Bounding box prediction data:
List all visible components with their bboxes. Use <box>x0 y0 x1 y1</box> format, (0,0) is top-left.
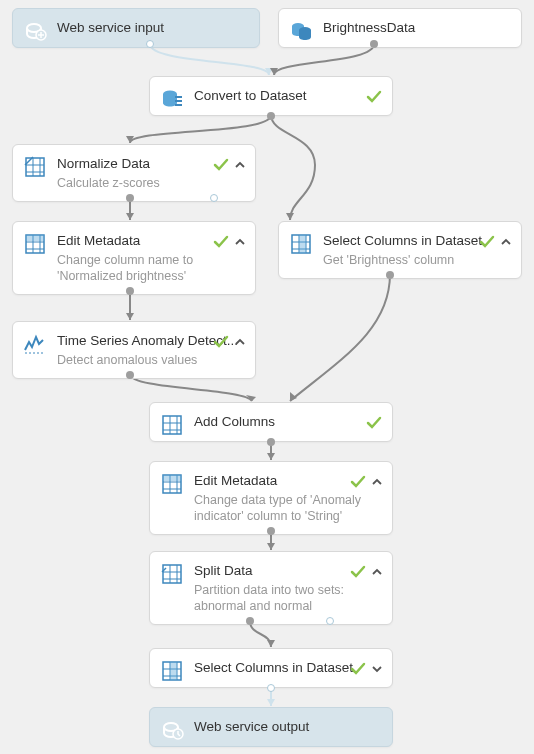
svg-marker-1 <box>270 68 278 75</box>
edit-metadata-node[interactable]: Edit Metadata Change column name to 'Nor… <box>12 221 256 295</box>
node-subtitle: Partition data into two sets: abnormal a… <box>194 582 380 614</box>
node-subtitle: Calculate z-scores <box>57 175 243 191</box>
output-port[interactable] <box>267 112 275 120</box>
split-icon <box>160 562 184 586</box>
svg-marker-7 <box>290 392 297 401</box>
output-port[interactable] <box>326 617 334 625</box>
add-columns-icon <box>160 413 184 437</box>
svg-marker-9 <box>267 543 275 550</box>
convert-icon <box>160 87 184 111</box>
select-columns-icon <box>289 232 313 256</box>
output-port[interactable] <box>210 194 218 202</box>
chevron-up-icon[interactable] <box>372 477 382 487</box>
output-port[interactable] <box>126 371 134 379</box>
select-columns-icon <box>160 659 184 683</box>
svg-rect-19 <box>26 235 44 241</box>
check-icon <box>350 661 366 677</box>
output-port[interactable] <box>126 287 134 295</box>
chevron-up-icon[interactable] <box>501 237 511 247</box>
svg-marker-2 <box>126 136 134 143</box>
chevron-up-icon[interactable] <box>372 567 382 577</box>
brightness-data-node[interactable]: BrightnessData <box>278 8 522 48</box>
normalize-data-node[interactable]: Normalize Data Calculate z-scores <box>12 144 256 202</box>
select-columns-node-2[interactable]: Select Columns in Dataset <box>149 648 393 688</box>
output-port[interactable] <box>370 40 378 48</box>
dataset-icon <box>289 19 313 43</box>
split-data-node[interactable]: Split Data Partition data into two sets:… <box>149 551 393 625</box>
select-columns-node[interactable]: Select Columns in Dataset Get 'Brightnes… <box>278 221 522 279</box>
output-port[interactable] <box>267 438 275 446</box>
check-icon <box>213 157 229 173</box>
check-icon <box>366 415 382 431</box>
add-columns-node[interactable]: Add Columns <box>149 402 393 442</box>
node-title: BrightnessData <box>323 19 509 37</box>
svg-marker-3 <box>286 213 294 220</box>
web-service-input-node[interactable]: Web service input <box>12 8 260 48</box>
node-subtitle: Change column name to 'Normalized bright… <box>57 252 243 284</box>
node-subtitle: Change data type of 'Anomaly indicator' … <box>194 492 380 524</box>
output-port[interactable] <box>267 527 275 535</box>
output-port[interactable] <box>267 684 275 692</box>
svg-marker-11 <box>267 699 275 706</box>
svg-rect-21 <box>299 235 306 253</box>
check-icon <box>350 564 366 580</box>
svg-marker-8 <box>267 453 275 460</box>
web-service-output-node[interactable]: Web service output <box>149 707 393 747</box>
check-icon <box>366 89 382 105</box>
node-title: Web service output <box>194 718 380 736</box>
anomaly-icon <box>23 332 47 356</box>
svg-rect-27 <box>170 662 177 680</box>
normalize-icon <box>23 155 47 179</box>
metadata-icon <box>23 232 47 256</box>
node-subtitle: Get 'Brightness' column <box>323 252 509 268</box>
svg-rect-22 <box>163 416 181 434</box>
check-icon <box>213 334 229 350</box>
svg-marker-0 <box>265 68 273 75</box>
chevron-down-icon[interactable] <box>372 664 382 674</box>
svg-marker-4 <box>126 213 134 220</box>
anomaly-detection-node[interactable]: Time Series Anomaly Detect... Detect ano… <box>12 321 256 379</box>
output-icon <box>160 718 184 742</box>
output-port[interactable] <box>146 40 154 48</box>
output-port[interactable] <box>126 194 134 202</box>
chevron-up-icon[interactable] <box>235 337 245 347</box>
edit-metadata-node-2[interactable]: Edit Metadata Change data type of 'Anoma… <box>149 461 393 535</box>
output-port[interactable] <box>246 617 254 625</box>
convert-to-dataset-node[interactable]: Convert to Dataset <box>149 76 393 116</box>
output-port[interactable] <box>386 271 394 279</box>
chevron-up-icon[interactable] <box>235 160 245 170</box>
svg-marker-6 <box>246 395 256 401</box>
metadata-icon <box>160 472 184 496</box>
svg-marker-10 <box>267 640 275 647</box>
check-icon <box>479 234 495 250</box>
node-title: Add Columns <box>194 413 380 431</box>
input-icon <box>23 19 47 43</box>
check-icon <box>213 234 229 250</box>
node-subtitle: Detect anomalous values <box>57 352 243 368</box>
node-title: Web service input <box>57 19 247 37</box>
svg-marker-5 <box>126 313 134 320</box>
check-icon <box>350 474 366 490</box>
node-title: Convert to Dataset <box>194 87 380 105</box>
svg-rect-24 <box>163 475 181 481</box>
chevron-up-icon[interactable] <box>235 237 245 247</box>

---

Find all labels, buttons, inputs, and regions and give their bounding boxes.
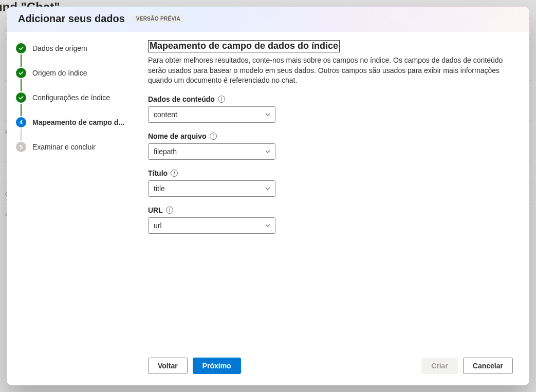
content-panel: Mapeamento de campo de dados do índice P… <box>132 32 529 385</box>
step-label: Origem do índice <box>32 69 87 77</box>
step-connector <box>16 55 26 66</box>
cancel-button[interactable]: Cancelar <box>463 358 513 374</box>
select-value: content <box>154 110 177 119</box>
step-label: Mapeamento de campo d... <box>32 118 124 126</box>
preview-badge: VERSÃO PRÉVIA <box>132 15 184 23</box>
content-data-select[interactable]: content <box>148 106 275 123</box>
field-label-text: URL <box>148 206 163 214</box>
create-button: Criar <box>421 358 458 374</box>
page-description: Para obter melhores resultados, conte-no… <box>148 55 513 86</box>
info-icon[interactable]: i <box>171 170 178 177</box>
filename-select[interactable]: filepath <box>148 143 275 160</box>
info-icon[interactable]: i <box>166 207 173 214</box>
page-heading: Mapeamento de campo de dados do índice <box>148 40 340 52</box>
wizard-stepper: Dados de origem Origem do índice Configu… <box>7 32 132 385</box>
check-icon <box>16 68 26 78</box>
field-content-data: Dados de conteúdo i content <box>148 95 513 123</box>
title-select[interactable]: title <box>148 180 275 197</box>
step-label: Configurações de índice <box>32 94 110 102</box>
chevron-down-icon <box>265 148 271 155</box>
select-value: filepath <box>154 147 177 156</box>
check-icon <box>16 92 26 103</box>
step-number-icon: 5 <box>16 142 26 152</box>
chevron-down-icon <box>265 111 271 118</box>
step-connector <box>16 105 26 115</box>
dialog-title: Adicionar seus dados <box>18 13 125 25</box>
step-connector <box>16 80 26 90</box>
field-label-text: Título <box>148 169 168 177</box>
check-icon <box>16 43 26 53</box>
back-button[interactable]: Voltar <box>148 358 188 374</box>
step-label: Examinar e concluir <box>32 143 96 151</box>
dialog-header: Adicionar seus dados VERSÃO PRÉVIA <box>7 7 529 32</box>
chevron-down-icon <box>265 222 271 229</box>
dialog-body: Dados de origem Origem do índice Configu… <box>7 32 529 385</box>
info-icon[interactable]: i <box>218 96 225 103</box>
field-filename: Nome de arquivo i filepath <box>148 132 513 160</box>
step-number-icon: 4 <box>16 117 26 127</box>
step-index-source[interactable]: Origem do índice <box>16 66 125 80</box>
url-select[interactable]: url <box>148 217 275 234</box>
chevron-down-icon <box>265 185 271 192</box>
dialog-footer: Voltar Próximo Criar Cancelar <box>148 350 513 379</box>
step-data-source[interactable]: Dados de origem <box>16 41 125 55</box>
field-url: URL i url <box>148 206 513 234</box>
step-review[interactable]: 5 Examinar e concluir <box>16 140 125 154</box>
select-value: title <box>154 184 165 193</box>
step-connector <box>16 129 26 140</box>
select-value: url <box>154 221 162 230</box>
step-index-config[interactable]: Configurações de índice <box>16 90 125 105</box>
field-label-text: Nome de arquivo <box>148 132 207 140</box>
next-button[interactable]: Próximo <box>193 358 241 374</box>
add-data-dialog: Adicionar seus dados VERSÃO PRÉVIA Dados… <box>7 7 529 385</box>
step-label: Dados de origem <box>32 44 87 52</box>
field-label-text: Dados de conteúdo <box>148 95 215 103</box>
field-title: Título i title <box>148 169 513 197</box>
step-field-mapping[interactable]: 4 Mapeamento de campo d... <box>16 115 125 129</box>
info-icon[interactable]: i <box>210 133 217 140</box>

==

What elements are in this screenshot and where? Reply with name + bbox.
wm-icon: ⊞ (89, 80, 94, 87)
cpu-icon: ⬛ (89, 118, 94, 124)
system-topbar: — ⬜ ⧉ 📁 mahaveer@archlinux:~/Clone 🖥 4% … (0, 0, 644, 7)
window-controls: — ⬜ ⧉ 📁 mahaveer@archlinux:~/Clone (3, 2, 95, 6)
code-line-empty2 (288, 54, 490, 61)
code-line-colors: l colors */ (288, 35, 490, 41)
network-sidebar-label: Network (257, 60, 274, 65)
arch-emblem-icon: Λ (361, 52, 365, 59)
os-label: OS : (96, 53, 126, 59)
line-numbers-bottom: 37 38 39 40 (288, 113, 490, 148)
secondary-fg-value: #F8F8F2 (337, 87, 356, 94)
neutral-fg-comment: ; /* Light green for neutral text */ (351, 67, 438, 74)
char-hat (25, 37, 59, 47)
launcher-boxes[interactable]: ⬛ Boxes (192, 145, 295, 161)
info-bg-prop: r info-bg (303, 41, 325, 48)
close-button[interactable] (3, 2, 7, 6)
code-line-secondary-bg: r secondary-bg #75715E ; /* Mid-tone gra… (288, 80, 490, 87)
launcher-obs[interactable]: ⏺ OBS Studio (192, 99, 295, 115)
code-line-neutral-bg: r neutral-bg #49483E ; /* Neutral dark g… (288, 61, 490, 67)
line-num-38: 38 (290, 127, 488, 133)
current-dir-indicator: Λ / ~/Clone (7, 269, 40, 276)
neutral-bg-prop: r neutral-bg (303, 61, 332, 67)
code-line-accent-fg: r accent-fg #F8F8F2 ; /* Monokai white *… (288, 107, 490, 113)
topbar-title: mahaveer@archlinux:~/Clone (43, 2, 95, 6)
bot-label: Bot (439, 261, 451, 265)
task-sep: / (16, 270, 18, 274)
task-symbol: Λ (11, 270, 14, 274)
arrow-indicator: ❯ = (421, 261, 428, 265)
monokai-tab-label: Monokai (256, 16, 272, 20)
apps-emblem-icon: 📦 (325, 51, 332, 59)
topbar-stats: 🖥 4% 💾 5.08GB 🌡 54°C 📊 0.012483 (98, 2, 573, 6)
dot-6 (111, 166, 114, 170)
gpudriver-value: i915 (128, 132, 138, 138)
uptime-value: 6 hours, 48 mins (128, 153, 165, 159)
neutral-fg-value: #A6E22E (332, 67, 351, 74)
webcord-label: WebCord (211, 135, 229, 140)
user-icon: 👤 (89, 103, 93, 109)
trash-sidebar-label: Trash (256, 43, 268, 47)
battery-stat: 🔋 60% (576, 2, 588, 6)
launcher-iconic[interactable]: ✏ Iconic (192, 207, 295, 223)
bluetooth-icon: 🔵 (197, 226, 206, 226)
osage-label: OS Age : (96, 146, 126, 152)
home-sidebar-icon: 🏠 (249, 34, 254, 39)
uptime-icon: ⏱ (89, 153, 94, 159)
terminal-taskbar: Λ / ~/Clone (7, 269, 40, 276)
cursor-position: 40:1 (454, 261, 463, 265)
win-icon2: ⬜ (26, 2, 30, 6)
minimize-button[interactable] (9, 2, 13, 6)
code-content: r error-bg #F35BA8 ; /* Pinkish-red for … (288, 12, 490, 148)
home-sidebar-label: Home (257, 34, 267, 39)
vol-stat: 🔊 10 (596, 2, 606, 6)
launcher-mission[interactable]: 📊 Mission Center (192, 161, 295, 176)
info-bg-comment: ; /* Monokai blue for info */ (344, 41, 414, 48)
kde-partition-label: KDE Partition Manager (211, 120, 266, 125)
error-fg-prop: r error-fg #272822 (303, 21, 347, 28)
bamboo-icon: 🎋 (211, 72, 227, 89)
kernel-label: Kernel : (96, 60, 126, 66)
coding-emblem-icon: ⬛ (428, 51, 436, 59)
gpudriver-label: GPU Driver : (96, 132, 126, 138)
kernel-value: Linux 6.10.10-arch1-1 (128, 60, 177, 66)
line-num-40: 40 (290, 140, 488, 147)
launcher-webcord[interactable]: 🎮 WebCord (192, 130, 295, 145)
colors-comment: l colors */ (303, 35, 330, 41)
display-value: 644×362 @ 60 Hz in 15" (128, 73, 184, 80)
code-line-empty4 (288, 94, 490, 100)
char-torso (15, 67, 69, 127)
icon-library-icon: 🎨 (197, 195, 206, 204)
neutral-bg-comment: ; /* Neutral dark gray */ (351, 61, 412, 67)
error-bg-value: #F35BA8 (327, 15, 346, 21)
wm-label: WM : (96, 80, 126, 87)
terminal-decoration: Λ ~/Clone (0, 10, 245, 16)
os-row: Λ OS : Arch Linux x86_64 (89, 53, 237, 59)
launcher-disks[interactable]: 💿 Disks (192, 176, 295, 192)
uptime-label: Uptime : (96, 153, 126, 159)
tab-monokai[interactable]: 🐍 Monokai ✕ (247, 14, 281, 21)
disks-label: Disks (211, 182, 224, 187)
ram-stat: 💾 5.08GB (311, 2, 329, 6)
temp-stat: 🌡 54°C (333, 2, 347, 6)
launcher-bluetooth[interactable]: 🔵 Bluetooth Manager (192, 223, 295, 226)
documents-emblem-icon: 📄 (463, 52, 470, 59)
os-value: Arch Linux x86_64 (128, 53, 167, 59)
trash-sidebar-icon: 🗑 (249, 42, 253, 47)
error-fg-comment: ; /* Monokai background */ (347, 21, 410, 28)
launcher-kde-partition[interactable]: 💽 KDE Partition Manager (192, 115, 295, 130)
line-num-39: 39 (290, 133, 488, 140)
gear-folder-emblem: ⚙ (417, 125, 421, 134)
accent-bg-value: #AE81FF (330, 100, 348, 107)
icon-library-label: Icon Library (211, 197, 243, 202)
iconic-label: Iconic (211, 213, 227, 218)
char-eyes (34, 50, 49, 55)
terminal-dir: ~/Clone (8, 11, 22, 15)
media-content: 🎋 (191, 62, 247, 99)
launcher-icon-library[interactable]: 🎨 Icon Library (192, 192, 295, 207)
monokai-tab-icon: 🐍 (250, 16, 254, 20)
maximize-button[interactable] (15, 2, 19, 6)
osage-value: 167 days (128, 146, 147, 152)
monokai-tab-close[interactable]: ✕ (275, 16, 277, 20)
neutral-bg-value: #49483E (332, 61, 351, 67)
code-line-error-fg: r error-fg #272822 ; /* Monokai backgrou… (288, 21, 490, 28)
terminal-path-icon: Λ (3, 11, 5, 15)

TASK BRIEF:
Copy every line of the records above that contains "bluetooth".

TASK OUTPUT:
bluetooth-icon: 🔵 (197, 226, 206, 226)
launcher-bluetooth[interactable]: 🔵 Bluetooth Manager (192, 223, 295, 226)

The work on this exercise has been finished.